Après 30 ans de chômage de masse et d’effondrement des comptes publics, la classe politique française a perdu toute crédibilité aux yeux des électeurs et d’une certaine manière ces derniers se “vengent” à chaque consultation électorale. Et notamment lors des référendums qui leur offrent l’occasion de sanctionner les Présidents ou les Ministres qui les portent. Souvenez-vous de 2003 (Corse), de 2005 (Constitution européenne), de 2010 (Guadeloupe) ou encore récemment de 2013 (Alsace)…

Par conséquent, sur un sujet aussi important que la réforme territoriale, cessons d’adopter des postures gaulliennes de pure forme. Je les préfère lorsqu’elles permettent d’alerter l’opinion, ce fut le cas de Xavier Bertrand récemment, sur les coupes budgétaires supplémentaires qui étaient projetées sur nos Armées alors même que l’actuel Président de la République ne les a jamais autant sollicitées sur des opérations extérieures…là oui soyons gaulliens pour défendre la souveraineté de la France!

Les élus de la République doivent prendre leurs responsabilités et assumer de porter des changements qui vont à l’encontre des particularismes locaux.
Si nous élisons un Parlement, c’est pour cela !

Pour conclure, une fois n’est pas coutume, je veux saluer une forme de courage politique de la part de François Hollande et Manuel Valls car ils s’engagent dans un processus impopulaire dans leur propre parti politique mais également, in fine, au niveau de l’opinion publique car ne nous faisons pas d’illusion sur l’un des objectifs de cette réforme : moins d’Etat sur le territoire, donc moins de Préfectures, de sous-préfectures, etc, etc…de nombreuses villes moyennes aujourd’hui équipées des attributs d’une Préfecture ou de capitale départementale vont nécessairement les perdre !

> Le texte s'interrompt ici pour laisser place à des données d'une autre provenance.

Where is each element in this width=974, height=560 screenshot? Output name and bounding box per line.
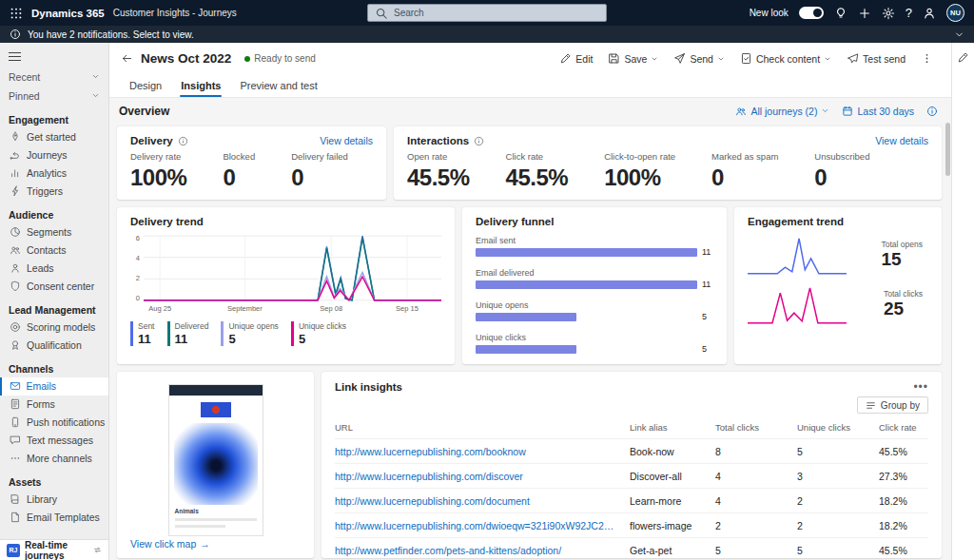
- vertical-scrollbar[interactable]: [945, 123, 950, 176]
- user-avatar[interactable]: NU: [946, 4, 964, 22]
- more-commands-button[interactable]: [914, 49, 940, 68]
- sidebar-section-engagement: Engagement: [0, 106, 108, 128]
- sidebar-item-analytics[interactable]: Analytics: [0, 164, 108, 183]
- edit-panel-icon[interactable]: [957, 51, 969, 64]
- sidebar-item-push-notifications[interactable]: Push notifications: [0, 414, 108, 432]
- delivery-funnel-card: Delivery funnel Email sent 11 Email deli…: [462, 207, 727, 364]
- interactions-card-title: Interactions: [407, 135, 469, 146]
- sidebar-item-consent-center[interactable]: Consent center: [0, 278, 108, 296]
- chevron-down-icon[interactable]: [954, 29, 964, 40]
- metric-delivery-failed: Delivery failed 0: [291, 151, 348, 191]
- sidebar-section-lead-management: Lead Management: [0, 296, 108, 319]
- settings-gear-icon[interactable]: [882, 7, 895, 20]
- form-icon: [10, 398, 21, 410]
- date-range-filter[interactable]: Last 30 days: [842, 106, 914, 117]
- delivery-trend-card: Delivery trend 6 4 2 0: [117, 207, 455, 364]
- search-input[interactable]: [394, 8, 599, 18]
- area-label: Real-time journeys: [25, 540, 88, 560]
- table-row[interactable]: http://www.lucernepublishing.com/documen…: [335, 488, 928, 512]
- lightbulb-icon[interactable]: [834, 7, 847, 20]
- funnel-bar: [476, 313, 576, 321]
- area-switcher[interactable]: RJ Real-time journeys: [0, 539, 108, 560]
- app-title[interactable]: Dynamics 365: [31, 8, 105, 19]
- tab-design[interactable]: Design: [121, 76, 170, 97]
- global-search[interactable]: [367, 4, 607, 22]
- sidebar-section-audience: Audience: [0, 201, 108, 223]
- test-send-button[interactable]: Test send: [840, 49, 912, 68]
- sidebar-item-email-templates[interactable]: Email Templates: [0, 509, 108, 527]
- engagement-trend-title: Engagement trend: [748, 216, 844, 227]
- app-launcher-icon[interactable]: [10, 7, 23, 20]
- sidebar-item-triggers[interactable]: Triggers: [0, 183, 108, 201]
- journeys-filter-dropdown[interactable]: All journeys (2): [735, 106, 829, 117]
- tab-preview-and-test[interactable]: Preview and test: [231, 76, 325, 97]
- sidebar-item-leads[interactable]: Leads: [0, 260, 108, 278]
- url-link[interactable]: http://www.petfinder.com/pets-and-kitten…: [335, 545, 618, 556]
- interactions-view-details-link[interactable]: View details: [875, 135, 928, 146]
- sidebar-pinned[interactable]: Pinned: [0, 87, 108, 106]
- status-badge: Ready to send: [244, 53, 316, 64]
- phone-icon: [10, 416, 21, 428]
- email-thumbnail[interactable]: Animals: [168, 384, 263, 536]
- funnel-bar: [476, 248, 697, 257]
- send-button[interactable]: Send: [667, 49, 731, 68]
- sidebar-item-forms[interactable]: Forms: [0, 396, 108, 414]
- sidebar-recent[interactable]: Recent: [0, 68, 108, 87]
- save-button[interactable]: Save: [601, 49, 665, 68]
- sidebar-item-contacts[interactable]: Contacts: [0, 241, 108, 260]
- metric-unsubscribed: Unsubscribed 0: [814, 151, 869, 191]
- funnel-bar: [476, 345, 576, 354]
- chevron-down-icon: [821, 106, 829, 115]
- sidebar-item-text-messages[interactable]: Text messages: [0, 432, 108, 450]
- delivery-funnel-title: Delivery funnel: [476, 216, 554, 227]
- app-context-title: Customer Insights - Journeys: [113, 8, 237, 18]
- info-icon[interactable]: [178, 136, 188, 146]
- funnel-row-email-delivered: Email delivered 11: [476, 268, 713, 289]
- url-link[interactable]: http://www.lucernepublishing.com/dwioeqw…: [335, 520, 618, 531]
- chevron-down-icon: [91, 72, 100, 81]
- table-row[interactable]: http://www.lucernepublishing.com/discove…: [335, 463, 928, 488]
- add-icon[interactable]: [858, 7, 871, 20]
- url-link[interactable]: http://www.lucernepublishing.com/discove…: [335, 471, 618, 482]
- sidebar-item-more-channels[interactable]: More channels: [0, 450, 108, 468]
- info-icon[interactable]: [474, 136, 484, 146]
- sidebar-item-qualification[interactable]: Qualification: [0, 337, 108, 355]
- info-icon[interactable]: [926, 106, 938, 117]
- right-side-rail: [951, 43, 974, 560]
- journey-path-icon: [10, 149, 21, 161]
- table-row[interactable]: http://www.petfinder.com/pets-and-kitten…: [335, 537, 928, 558]
- edit-button[interactable]: Edit: [553, 49, 599, 68]
- sidebar-item-segments[interactable]: Segments: [0, 223, 108, 241]
- url-link[interactable]: http://www.lucernepublishing.com/documen…: [335, 495, 618, 507]
- table-row[interactable]: http://www.lucernepublishing.com/booknow…: [335, 438, 928, 463]
- delivery-trend-title: Delivery trend: [130, 216, 204, 227]
- arrow-right-icon: →: [200, 538, 210, 550]
- pencil-icon: [559, 52, 572, 65]
- check-content-button[interactable]: Check content: [733, 49, 838, 68]
- url-link[interactable]: http://www.lucernepublishing.com/booknow: [335, 446, 618, 457]
- table-row[interactable]: http://www.lucernepublishing.com/dwioeqw…: [335, 512, 928, 537]
- sidebar-item-journeys[interactable]: Journeys: [0, 146, 108, 164]
- group-by-button[interactable]: Group by: [857, 396, 928, 414]
- view-click-map-link[interactable]: View click map →: [130, 538, 210, 550]
- delivery-trend-chart: 6 4 2 0: [130, 234, 441, 302]
- more-options-icon[interactable]: •••: [913, 380, 928, 394]
- person-icon[interactable]: [923, 7, 936, 20]
- tab-insights[interactable]: Insights: [172, 76, 229, 97]
- sidebar-item-get-started[interactable]: Get started: [0, 128, 108, 146]
- sidebar-item-emails[interactable]: Emails: [0, 377, 108, 396]
- notification-bar[interactable]: You have 2 notifications. Select to view…: [0, 26, 974, 43]
- trend-legend: Sent 11 Delivered 11 Unique opens 5 Un: [130, 321, 441, 346]
- delivery-trend-svg: [144, 234, 441, 302]
- help-icon[interactable]: ?: [906, 7, 912, 19]
- hamburger-menu-icon[interactable]: [9, 52, 21, 61]
- back-arrow-icon[interactable]: [121, 52, 133, 65]
- new-look-label: New look: [750, 8, 789, 18]
- new-look-toggle[interactable]: [799, 7, 824, 19]
- email-small-image: [201, 402, 231, 417]
- sidebar-item-scoring-models[interactable]: Scoring models: [0, 319, 108, 337]
- calendar-icon: [842, 106, 853, 117]
- total-opens-sparkline: Total opens 15: [748, 235, 928, 275]
- delivery-view-details-link[interactable]: View details: [320, 135, 373, 146]
- sidebar-item-library[interactable]: Library: [0, 491, 108, 509]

Ce raisonnement est également valable pour nous en Essonne, je dis ça à tous ceux qui pensent que se regrouper contre l’agglomération d’Evry leur offrira un meilleur avenir…non seulement ils se fragilisent eux-mêmes, mais ils fragilisent aussi la pérennité même d’Evry comme territoire socle du développement du Sud Francilien si pendant ce temps d’autres savent se fédérer (Melun/Sénart à l’est et Massy/Palaiseau/Les Ulis au nord ouest).

L’heure n’est plus aux petits calculs politiciens, l’heure est au choix historique. La France ne peut plus attendre de vraies décisions pour son avenir.